◆ Activity
Reproduce, exactly and in full, only the lines below from the one containing "Jan Frederik Engels, DKRZ" through the one containing "Requirements".

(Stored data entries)
• • • • • • •
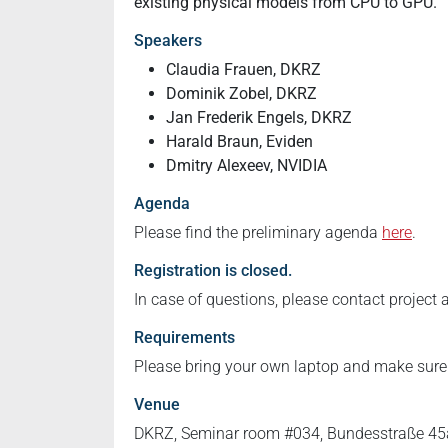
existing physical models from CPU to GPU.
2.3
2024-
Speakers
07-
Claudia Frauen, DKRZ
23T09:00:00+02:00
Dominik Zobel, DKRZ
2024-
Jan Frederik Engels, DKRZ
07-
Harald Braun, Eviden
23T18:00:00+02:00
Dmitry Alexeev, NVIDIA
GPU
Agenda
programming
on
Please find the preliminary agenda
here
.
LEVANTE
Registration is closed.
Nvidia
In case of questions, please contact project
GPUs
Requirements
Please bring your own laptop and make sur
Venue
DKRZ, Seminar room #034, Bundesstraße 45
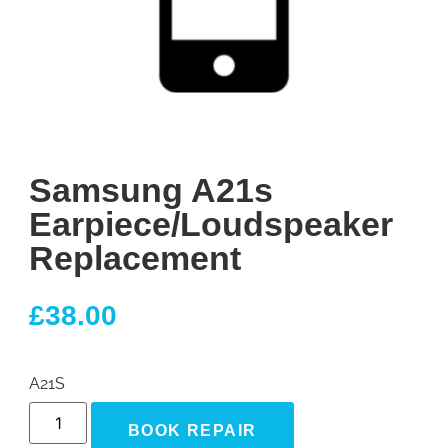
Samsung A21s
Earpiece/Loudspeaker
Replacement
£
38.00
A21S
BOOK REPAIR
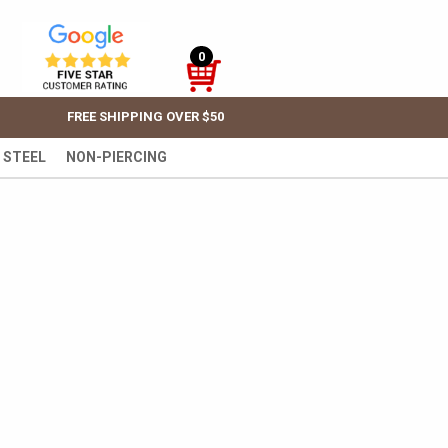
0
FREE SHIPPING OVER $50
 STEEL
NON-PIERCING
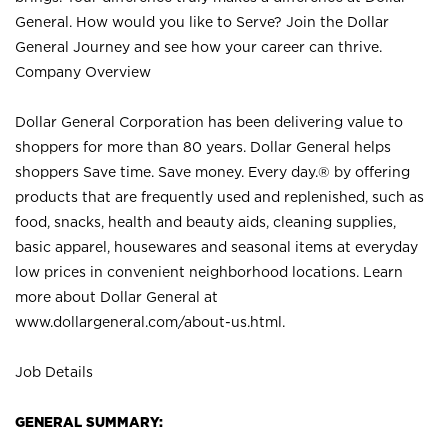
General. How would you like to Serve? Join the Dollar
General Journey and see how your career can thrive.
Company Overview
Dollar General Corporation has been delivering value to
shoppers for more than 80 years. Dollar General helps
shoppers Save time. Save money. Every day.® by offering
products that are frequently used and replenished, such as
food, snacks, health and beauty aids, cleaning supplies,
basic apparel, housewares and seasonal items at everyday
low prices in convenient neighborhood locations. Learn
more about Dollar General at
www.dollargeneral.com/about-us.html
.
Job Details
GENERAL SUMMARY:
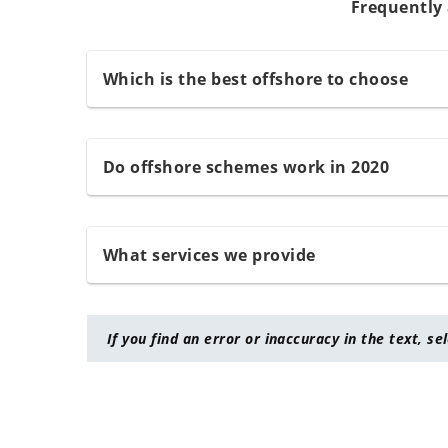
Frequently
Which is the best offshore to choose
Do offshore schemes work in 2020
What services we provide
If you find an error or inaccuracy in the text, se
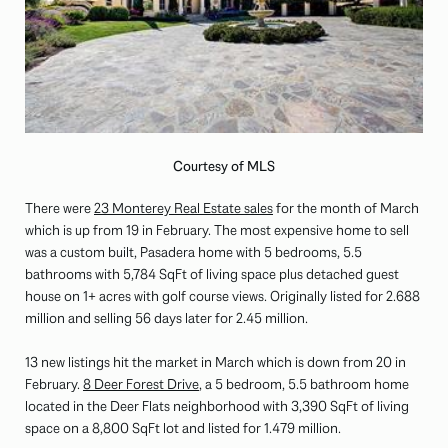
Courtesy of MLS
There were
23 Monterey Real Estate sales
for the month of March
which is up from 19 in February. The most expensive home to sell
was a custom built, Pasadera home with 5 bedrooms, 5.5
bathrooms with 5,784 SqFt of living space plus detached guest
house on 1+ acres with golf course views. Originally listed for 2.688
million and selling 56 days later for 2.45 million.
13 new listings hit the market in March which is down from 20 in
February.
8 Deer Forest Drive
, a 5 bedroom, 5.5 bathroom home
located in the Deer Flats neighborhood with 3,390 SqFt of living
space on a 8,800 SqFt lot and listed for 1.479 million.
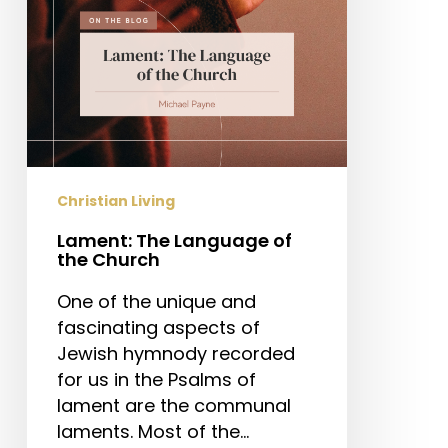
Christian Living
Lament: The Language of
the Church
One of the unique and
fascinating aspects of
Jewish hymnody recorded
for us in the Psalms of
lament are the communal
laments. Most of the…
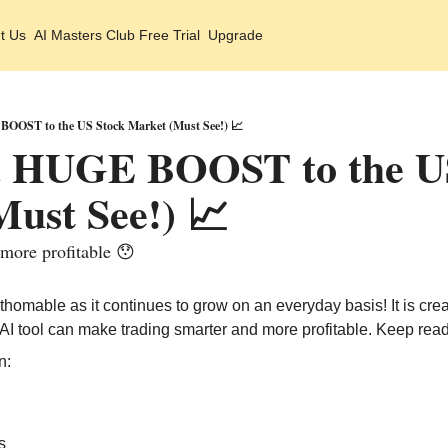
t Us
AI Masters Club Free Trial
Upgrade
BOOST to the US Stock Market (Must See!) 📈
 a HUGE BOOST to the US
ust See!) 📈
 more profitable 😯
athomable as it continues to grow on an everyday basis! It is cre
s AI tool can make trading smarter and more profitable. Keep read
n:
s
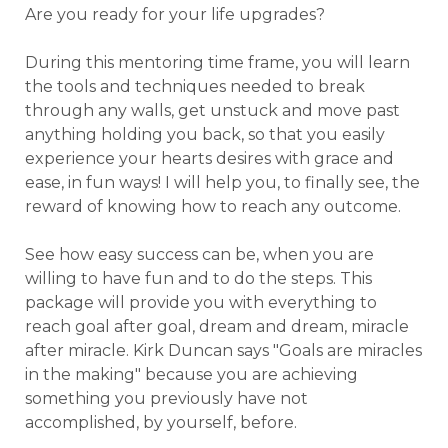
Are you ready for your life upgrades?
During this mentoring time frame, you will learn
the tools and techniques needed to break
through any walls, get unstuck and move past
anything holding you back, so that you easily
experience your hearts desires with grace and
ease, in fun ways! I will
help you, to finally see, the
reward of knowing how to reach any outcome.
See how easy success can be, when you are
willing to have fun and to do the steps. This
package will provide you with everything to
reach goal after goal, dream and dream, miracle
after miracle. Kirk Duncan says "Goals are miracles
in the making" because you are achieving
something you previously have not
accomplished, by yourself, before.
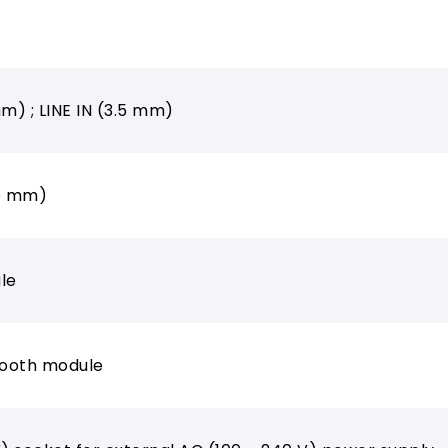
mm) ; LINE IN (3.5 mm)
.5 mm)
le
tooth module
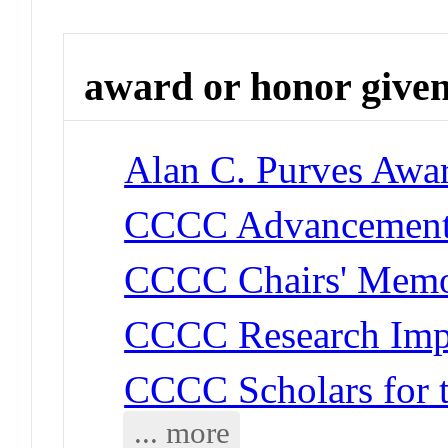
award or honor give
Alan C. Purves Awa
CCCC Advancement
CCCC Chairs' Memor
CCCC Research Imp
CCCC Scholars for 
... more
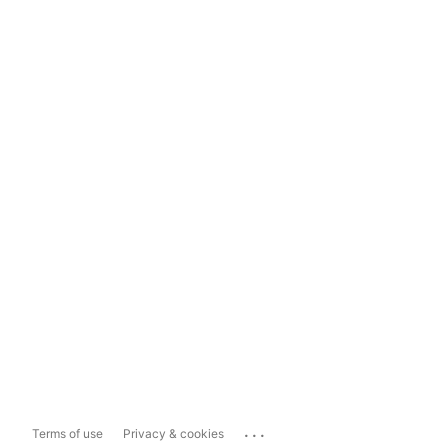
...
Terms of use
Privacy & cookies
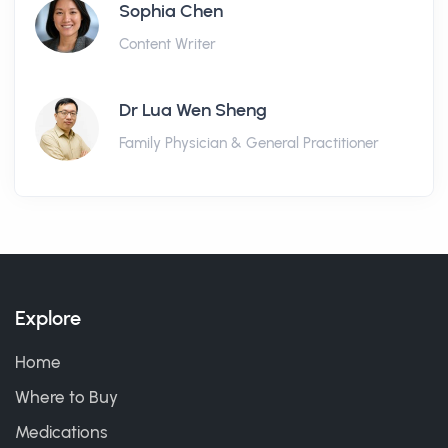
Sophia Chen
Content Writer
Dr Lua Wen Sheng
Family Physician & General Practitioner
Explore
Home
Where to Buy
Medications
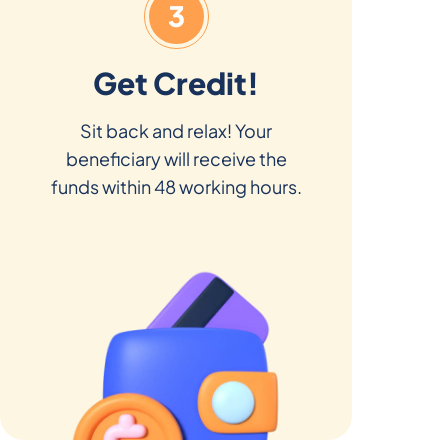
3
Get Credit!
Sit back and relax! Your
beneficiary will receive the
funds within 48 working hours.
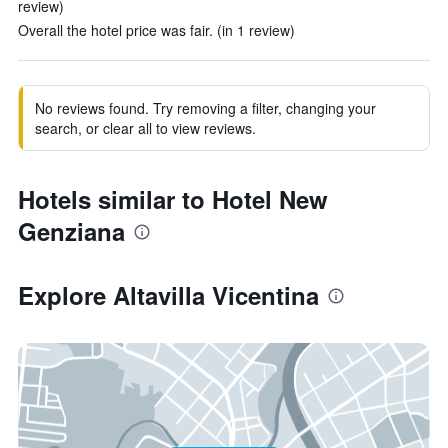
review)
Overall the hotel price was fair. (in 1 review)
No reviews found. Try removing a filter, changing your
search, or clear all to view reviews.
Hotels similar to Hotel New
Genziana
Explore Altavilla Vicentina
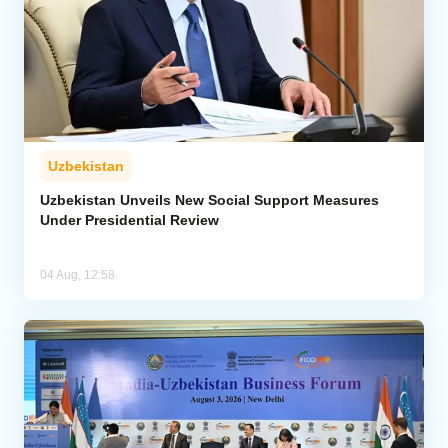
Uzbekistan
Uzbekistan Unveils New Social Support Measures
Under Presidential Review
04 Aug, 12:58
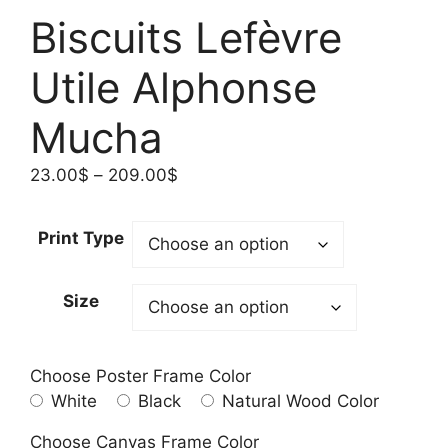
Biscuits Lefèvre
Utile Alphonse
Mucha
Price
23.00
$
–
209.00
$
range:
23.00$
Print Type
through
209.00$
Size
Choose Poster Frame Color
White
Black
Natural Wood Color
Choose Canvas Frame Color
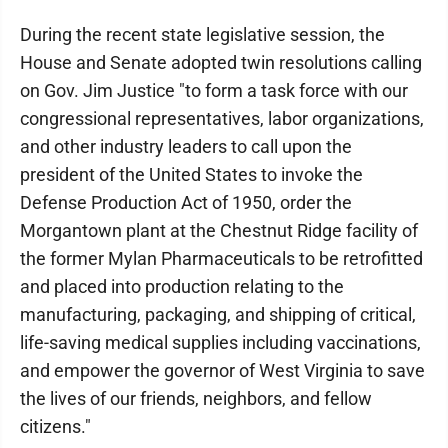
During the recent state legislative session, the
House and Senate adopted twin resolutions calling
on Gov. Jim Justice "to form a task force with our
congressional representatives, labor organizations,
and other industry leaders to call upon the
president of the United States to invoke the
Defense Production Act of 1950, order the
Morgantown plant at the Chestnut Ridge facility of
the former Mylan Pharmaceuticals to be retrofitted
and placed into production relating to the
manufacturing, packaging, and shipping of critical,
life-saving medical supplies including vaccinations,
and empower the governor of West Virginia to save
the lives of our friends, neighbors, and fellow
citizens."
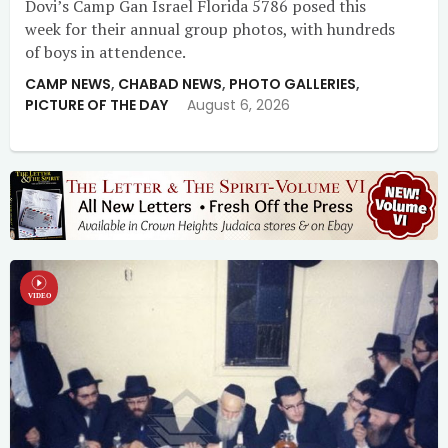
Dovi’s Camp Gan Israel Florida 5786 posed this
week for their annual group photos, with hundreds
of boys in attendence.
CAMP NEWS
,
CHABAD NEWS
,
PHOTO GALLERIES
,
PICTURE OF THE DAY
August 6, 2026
• • • • • • •
◆ Answer space
Jan Frederik Engels, DKRZ
07-
Harald Braun, Eviden
23T18:00:00+02:00
Dmitry Alexeev, NVIDIA
GPU
Agenda
programming
on
Please find the preliminary agenda
here
.
LEVANTE
Registration is closed.
Nvidia
In case of questions, please contact project
GPUs
Requirements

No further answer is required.